Greek in talks over unlocking investment
ATHENS, Greece — GREECE was yesterday discussing ways of kick-starting the country’s depressed economy with European officials.
Among the measures being pored over in meetings between Finance Minister Evangelos Venizelos and the European Commission’s task force chief for Greece and the regional policy commissioner was how to unlock capital in public investments.
Venizelos’ meetings with task force head Horst Reichenbach and commissioner Johannes Hahn came a day after he began talks with officials from the European Commission, the European Central Bank and the International Monetary Fund, dubbed the ‘troika,’ on details of the country’s second international rescue package.
Hahn and Reichenbach’s visit focused on public investment and structural programmes, Venizelos said, adding he aimed “to unite these in a common approach that gives hope and prospects, because the great problem of the Greek economy is disappointment. The great need, if you like, that we have as a nation is to see that there is a future ahead of us, that there are prospects”.
Venizelos said Monday that the government would have to cut spending further next year, but would not impose new taxes.

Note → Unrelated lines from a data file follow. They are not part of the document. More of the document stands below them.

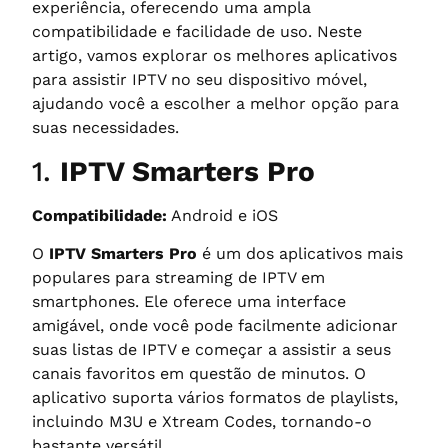
experiência, oferecendo uma ampla
compatibilidade e facilidade de uso. Neste
artigo, vamos explorar os melhores aplicativos
para assistir IPTV no seu dispositivo móvel,
ajudando você a escolher a melhor opção para
suas necessidades.
1.
IPTV Smarters Pro
Compatibilidade:
Android e iOS
O
IPTV Smarters Pro
é um dos aplicativos mais
populares para streaming de IPTV em
smartphones. Ele oferece uma interface
amigável, onde você pode facilmente adicionar
suas listas de IPTV e começar a assistir a seus
canais favoritos em questão de minutos. O
aplicativo suporta vários formatos de playlists,
incluindo M3U e Xtream Codes, tornando-o
bastante versátil.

“Greece is forced, due to its fiscal situation, to make a super-human effort, an effort full of sacrifices, to achieve the drastic reduction of its budget deficit and avoid the increase of public debt while we have, for a fourth year, a continued recession and while unemployment is increasing,” Venizelos said. Unemployment stood at 17.5 per cent in September.
Greece is negotiating the details of a second, ¤130-billion ($14.6-trillion) rescue loan deal agreed on in October and which includes provisions to write off about 50 per cent of the value of Greek bonds held by private creditors. Negotiations on the details of that deal, which could see Greece’s debt reduced by ¤100 billion, are expected to extend for several weeks into the new year.
Greece received a first, ¤110-billion bailout in May 2010, and imposed a series of austerity measures including salary and pension cuts and several rounds of tax increases in return.
The first rescue loan package from Greece’s European partners and the IMF came after years of government overspending and data falsification provoked credit downgrades that made it too expensive for Greece to borrow.
But the measures proved insufficient, with the government struggling to implement many of them, and it soon became clear that a second bailout was needed to prevent the country from defaulting on its debt in a crisis that has threatened the European Union’s joint currency, the euro.
Greece’s budget deficit has continued to widen, with a deep recession counteracting any extra revenue the country has managed to raise, figures released yesterday show.
The central government’s deficit from January to November this year widened by 5.1 per cent compared to the same period in 2010, reaching ¤20.5 billion from ¤19.5 billion last year, finance ministry preliminary figures showed.
“The revenue shortfall can be mainly attributed to the deeper recession than that projected when the 2011 Budget was prepared,” the ministry said in a statement.
Eurostat, the EU’s statistics office uses a different set of figures when assessing Greece.
Separately, Greece raised (euro) 1.625 billion in the sale of 26-week treasury bills at a yield of 4.95 per cent, slightly higher than the 4.89 per cent interest rate from a similar sale last month, the country’s public debt management agency said.
The sale was 2.93 times oversubscribed, roughly the same demand as last time. The proceeds were also higher than anticipated — Greece had been seeking to raise ¤1.25 billion.